Still, hardly a month goes by without a news release from the industry’s lobby, the Recording Industry Association of America, touting a new wave of letters to college students and others demanding a settlement payment and threatening a legal battle.
Now, in an unusual case in which an Arizona recipient of an RIAA letter has fought back in court rather than write a check to avoid hefty legal fees, the industry is taking its argument against music sharing one step further: In legal documents in its federal case against Jeffrey Howell, a Scottsdale, Ariz., man who kept a collection of about 2,000 music recordings on his personal computer, the industry maintains that it is illegal for someone who has legally purchased a CD to transfer that music into his computer.
[…]
The Howell case was not the first time the industry has argued that making a personal copy from a legally purchased CD is illegal.

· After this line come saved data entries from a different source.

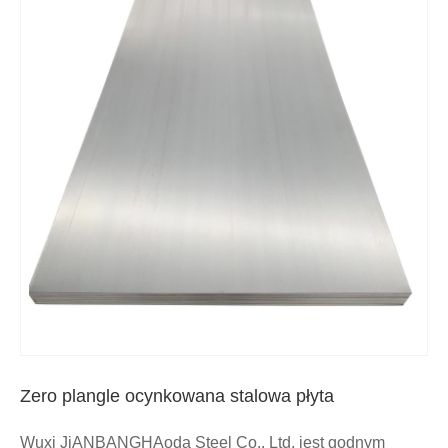
Zero plangle ocynkowana stalowa płyta
Wuxi JiANBANGHAoda Steel Co., Ltd. jest godnym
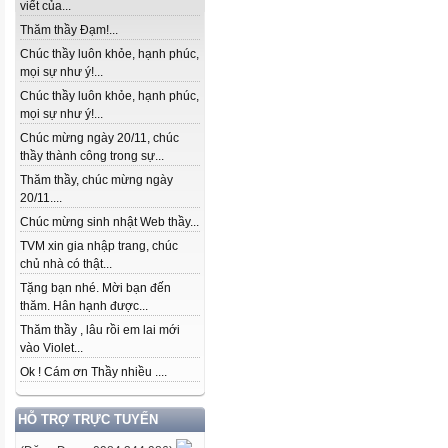
viết của...
Thăm thầy Đạm!...
Chúc thầy luôn khỏe, hạnh phúc,
mọi sự như ý!...
Chúc thầy luôn khỏe, hạnh phúc,
mọi sự như ý!...
Chúc mừng ngày 20/11, chúc
thầy thành công trong sự...
Thăm thầy, chúc mừng ngày
20/11....
Chúc mừng sinh nhật Web thầy...
TVM xin gia nhập trang, chúc
chủ nhà có thật...
Tặng bạn nhé. Mời bạn đến
thăm. Hân hạnh được...
Thăm thầy , lâu rồi em lai mới
vào Violet...
Ok ! Cám ơn Thầy nhiều ....
HỖ TRỢ TRỰC TUYẾN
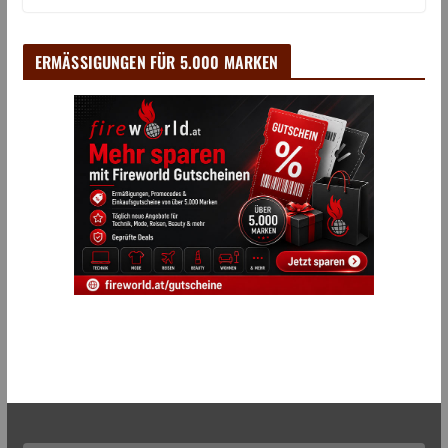
ERMÄSSIGUNGEN FÜR 5.000 MARKEN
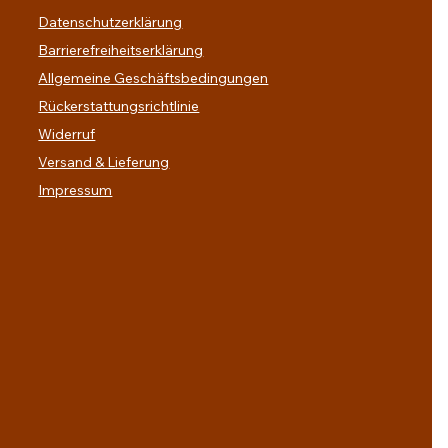
Datenschutzerklärung
Barrierefreiheitserklärung
Allgemeine Geschäftsbedingungen
Rückerstattungsrichtlinie
Widerruf
Versand & Lieferung
Impressum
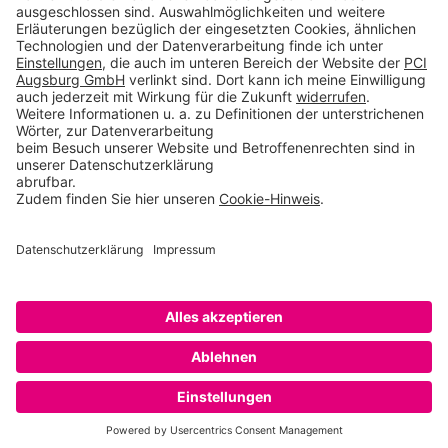
Toolbox
Über THOMSIT
Kontakt
AGB
Impressum
Rechtliche Hinweise
Datenschutzerklärung
Betroffenenrechte
Datenschutzeinstellungen
Copyright © 2026 PCI Augsburg GmbH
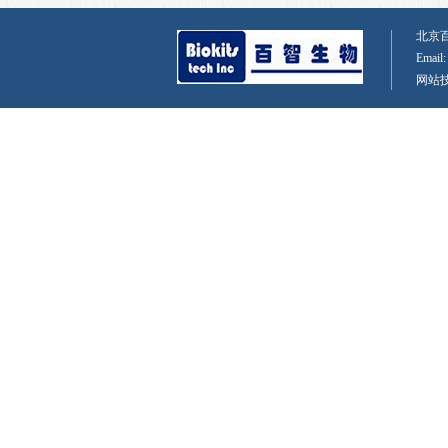
北京百智
Email
网站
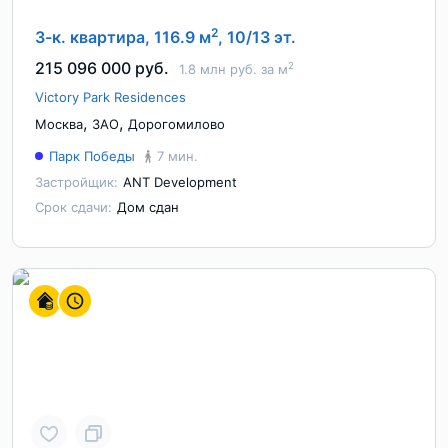
2
3-к. квартира, 116.9 м
, 10/13 эт.
215 096 000 руб.
2
1.8 млн руб. за м
Victory Park Residences
,
,
Москва
ЗАО
Дорогомилово
Парк Победы
7 мин.
Застройщик:
ANT Development
Срок сдачи:
Дом сдан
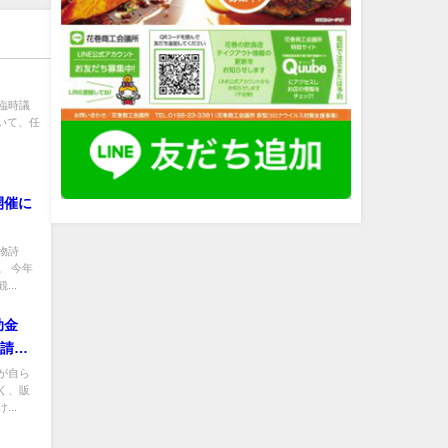
臨時議
いて、任
開催に
物詩
。 今年
..
助金
申請受
が自ら
く、販
..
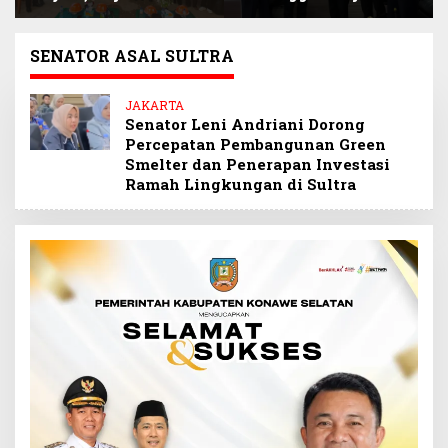
Siap Kawal Program
Narlian Jadi Plh
BSPS Pembangunan
Sekda Konsel
500 Unit Rumah
Gantikan Ichsan
SENATOR ASAL SULTRA
Porosi
JAKARTA
Senator Leni Andriani Dorong
Percepatan Pembangunan Green
Smelter dan Penerapan Investasi
Ramah Lingkungan di Sultra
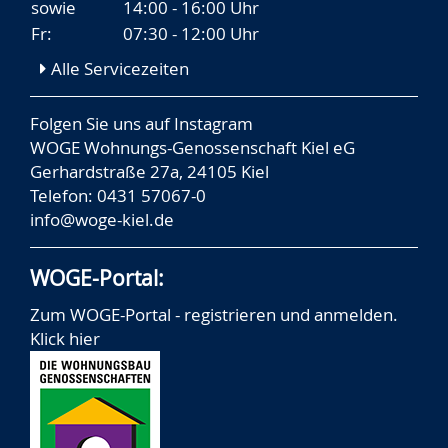
sowie
14:00 - 16:00 Uhr
Fr:
07:30 - 12:00 Uhr
Alle Servicezeiten
Folgen Sie uns auf
Instagram
WOGE Wohnungs-Genossenschaft Kiel eG
Gerhardstraße 27a, 24105 Kiel
Telefon: 0431 57067-0
info@woge-kiel.de
WOGE-Portal:
Zum WOGE-Portal - registrieren und anmelden.
Klick hier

At the Thomas trial in Minnesota, Sony BMG’s chief of litigation, Jennifer Pariser, testified that “when an individual makes a copy of a song for himself, I suppose we can say he stole a song.” Copying a song you bought is “a nice way of saying ‘steals just one copy,’ ” she said.
Yup. We’re sure this is going to go over well. The story continues:
But lawyers for consumers point to a series of court rulings over the last few decades that found no violation of copyright law in the use of VCRs and other devices to time-shift TV programs; that is, to make personal copies for the purpose of making portable a legally obtained recording.
And the money shot, from the WaPo writer who clearly understands these things much better than the RIAA:
As technologies evolve, old media companies tend not to be the source of the innovation that allows them to survive. Even so, new technologies don’t usually kill off old media: That’s the good news for the recording industry, as for the TV, movie, newspaper and magazine businesses. But for those old media to survive, they must adapt, finding new business models and new, compelling content to offer.
The RIAA’s legal crusade against its customers is a classic example of an old media company clinging to a business model that has collapsed. Four years of a failed strategy has only “created a whole market of people who specifically look to buy independent goods so as not to deal with the big record companies,” Beckerman says. “Every problem they’re trying to solve is worse now than when they started.”
There is zero chance that the RIAA will prevail with this “no ripping” doctrine. There is zero chance that they’ll manage to put the digital genie back in the bottle. There is zero chance that they can survive without a radical reevaluation of how they make money. It’s my fervent hope that an awful lot of these money-grubbing sue-happy weasels end up out of work in the very near future; they’ve got to be scared, what with developments like Radiohead’s online success and Madonna signing a deal with a concert promotor instead of a record label. Big labels aren’t required to make it or succeed anymore, and no one will miss them when they’re gone.